0 thoughts on “Corporations hiding in cyberspace

  1. L. Davis says:

    Their physical hosting is at Yahoo! Public Citizen should contact Yahoo! legal with their subpoena for further discovery.

  2. Alice M Wallack says:

    Is this the new next game. Fake cyber stores. When you write a not so flattering comment about them you get sued. I always say “what will they think of next” and someone always does. Remarkable!

  3. j says:

    I suggest that you contact for their location
    Their website is registered under
    or contact their Shipper – FedEx or UPS ? they would have the pick up and billing addresses.
    the wayback archive lists them as a division of Chenal Brands, Inc. which is based in Germany
    LOS ANGELES, Aug. 24, 2012 /PRNewswire/ — Chenal Media (, trans media division of private equity-backed Chenal Brands (CBI)
    chenal brands does have a SEC listing offer that has the San Antonio address.
    Business Address 7122 OAKLAWN DRIVE SAN ANTONIO TX 78229 (210) 519-2010

  4. Louise says:

    These are “Fly-by-night” fraudsters and they probably do not have a designated office or a valid DBA either. They may rent rooms temporarily under a different name than the one used to sell on the Internet, thus having total mobility to move or disappear if needed.
    The usual consumer protection of creating a black list will not even work here, these people are professional chameleons.
    The only protection against these outfits is to stress on people not to do business with unknown entities, and when I say “unknown” that does not mean that they do not advertise extensively with all sorts of lies. On the contrary, that is what they do well since it is probably their only major expense along with a couple of phones. Alleged “Customer reviews” are also self-written
    What people need to do is to look in the BBB, FTC and local trade registration websites. If that company is not listed anywhere, KEEP away no matter how enticing the product may be.
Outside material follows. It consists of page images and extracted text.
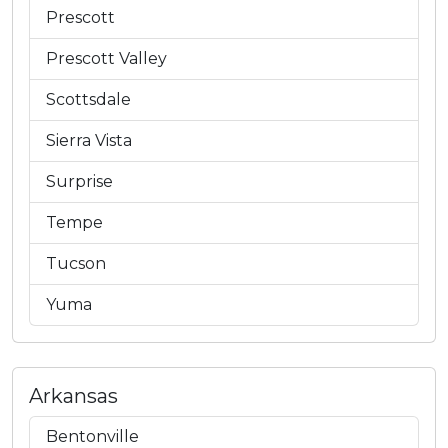
Prescott
Prescott Valley
Scottsdale
Sierra Vista
Surprise
Tempe
Tucson
Yuma
Arkansas
Bentonville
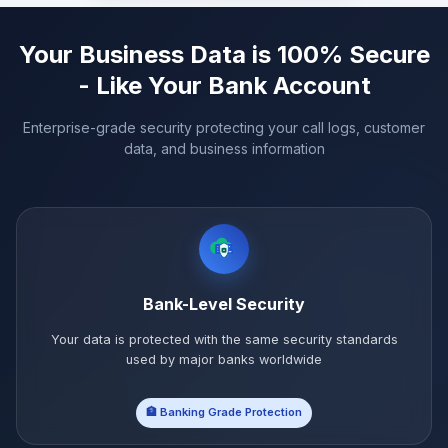
Your Business Data is 100% Secure
- Like Your Bank Account
Enterprise-grade security protecting your call logs, customer
data, and business information
Bank-Level Security
Your data is protected with the same security standards
used by major banks worldwide
🏦 Banking Grade Protection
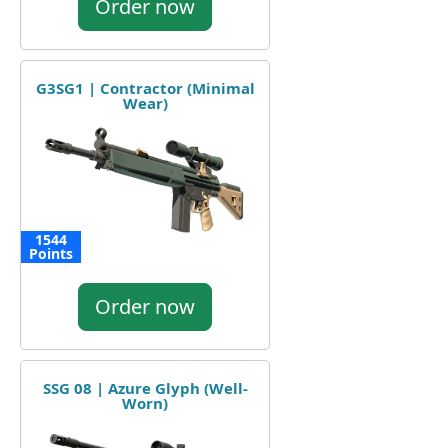
Order now
G3SG1 | Contractor (Minimal
Wear)
1544
Points
Order now
SSG 08 | Azure Glyph (Well-
Worn)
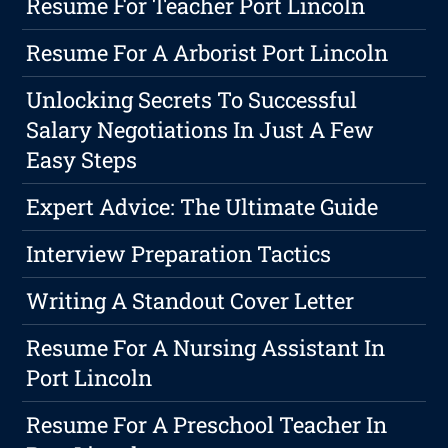
Resume For Teacher Port Lincoln
Resume For A Arborist Port Lincoln
Unlocking Secrets To Successful
Salary Negotiations In Just A Few
Easy Steps
Expert Advice: The Ultimate Guide
Interview Preparation Tactics
Writing A Standout Cover Letter
Resume For A Nursing Assistant In
Port Lincoln
Resume For A Preschool Teacher In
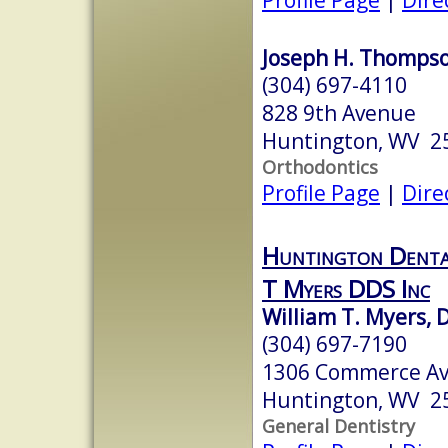
Joseph H. Thompson
(304) 697-4110
828 9th Avenue
Huntington, WV 2
Orthodontics
Profile Page
|
Dire
Huntington Denta
T Myers DDS Inc
William T. Myers, D
(304) 697-7190
1306 Commerce A
Huntington, WV 2
General Dentistry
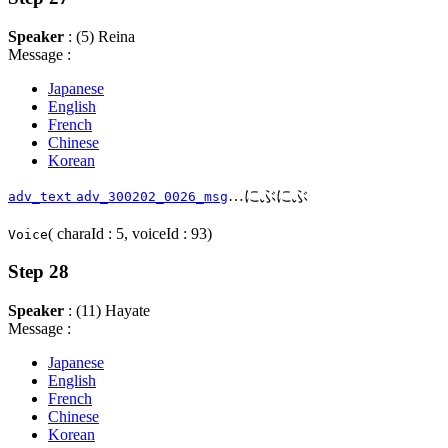
Speaker
: (5) Reina
Message :
Japanese
English
French
Chinese
Korean
…にぶにぶ
adv_text
adv_300202_0026_msg
( charaId : 5, voiceId : 93)
Voice
Step 28
Speaker
: (11) Hayate
Message :
Japanese
English
French
Chinese
Korean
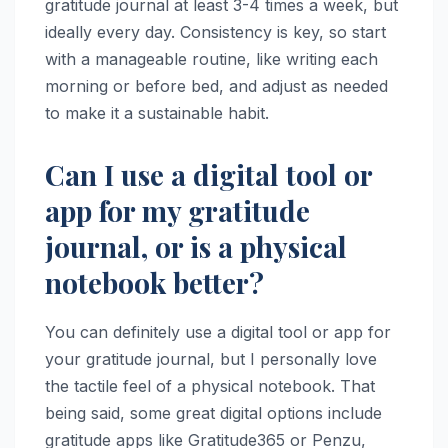
gratitude journal at least 3-4 times a week, but
ideally every day. Consistency is key, so start
with a manageable routine, like writing each
morning or before bed, and adjust as needed
to make it a sustainable habit.
Can I use a digital tool or
app for my gratitude
journal, or is a physical
notebook better?
You can definitely use a digital tool or app for
your gratitude journal, but I personally love
the tactile feel of a physical notebook. That
being said, some great digital options include
gratitude apps like Gratitude365 or Penzu,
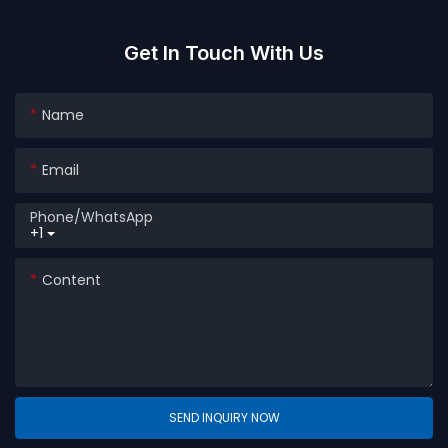
Washing Powder Plastic
Box
Get In Touch With Us
Name
Email
Phone/whatsApp
+1
Content
SEND INQUIRY NOW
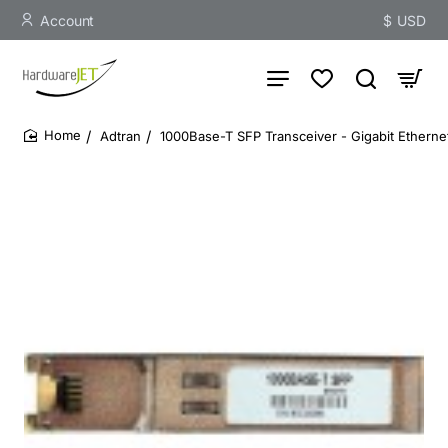
Account
$
USD
Adtran
1000Base-T SFP Transceiver - Gigabit Ethern
home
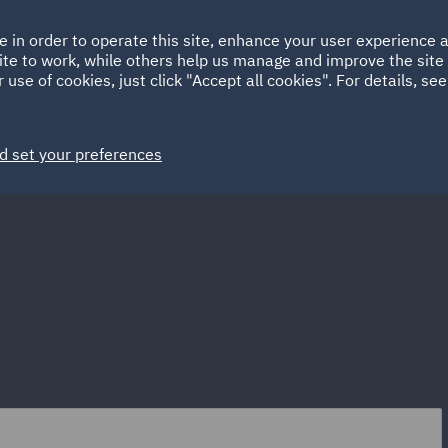
Ireland
Italy
e in order to operate this site, enhance your user experience
HOME
ABOUT
SUSTAINABILITY
Spain
UAE
ite to work, while others help us manage and improve the site 
 use of cookies, just click "Accept all cookies". For details, se
Markets
Services
People
News and Insights
d set your preferences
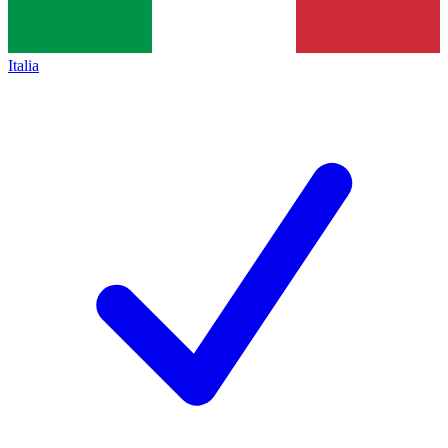
Italia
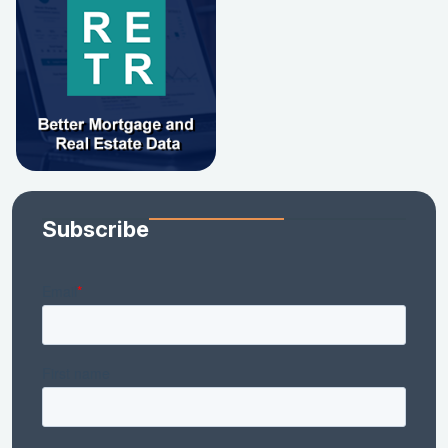
Subscribe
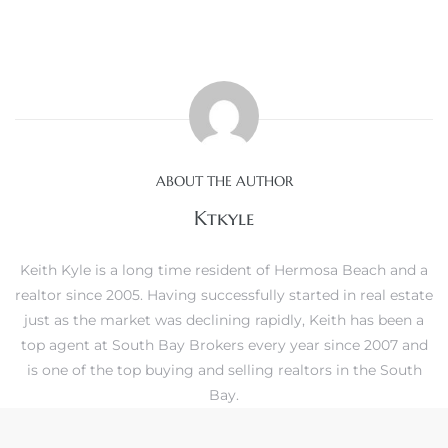
crows
ABOUT THE AUTHOR
Ktkyle
Keith Kyle is a long time resident of Hermosa Beach and a
realtor since 2005. Having successfully started in real estate
n
just as the market was declining rapidly, Keith has been a
top agent at South Bay Brokers every year since 2007 and
is one of the top buying and selling realtors in the South
Bay.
It is better to miss an apparent deal than to end up being a loser. This sounds logical to me.
    One last thought. Since such purchases are made by credit card, any reputable credit card company will help their client to trace the vendor not just by name or address but by the institution where the funds were paid. They can play dominos with that too by using off shore banking of course.

  5. Bernard Pierre says:

    People opposed to regulations seem to forget/ignore how these came to be: Because of egregious abuses from the very businesses complaining. Of course, DCMA and extended copyrights are NOT regulations 😉 and I still have to see a corporation committing suicide over them.
    The same remarks can be made on whistle blowing: Depending on who commits the crime, one could land in jail for (not) reporting it.
    Morality, the laws do not apply to those who make them.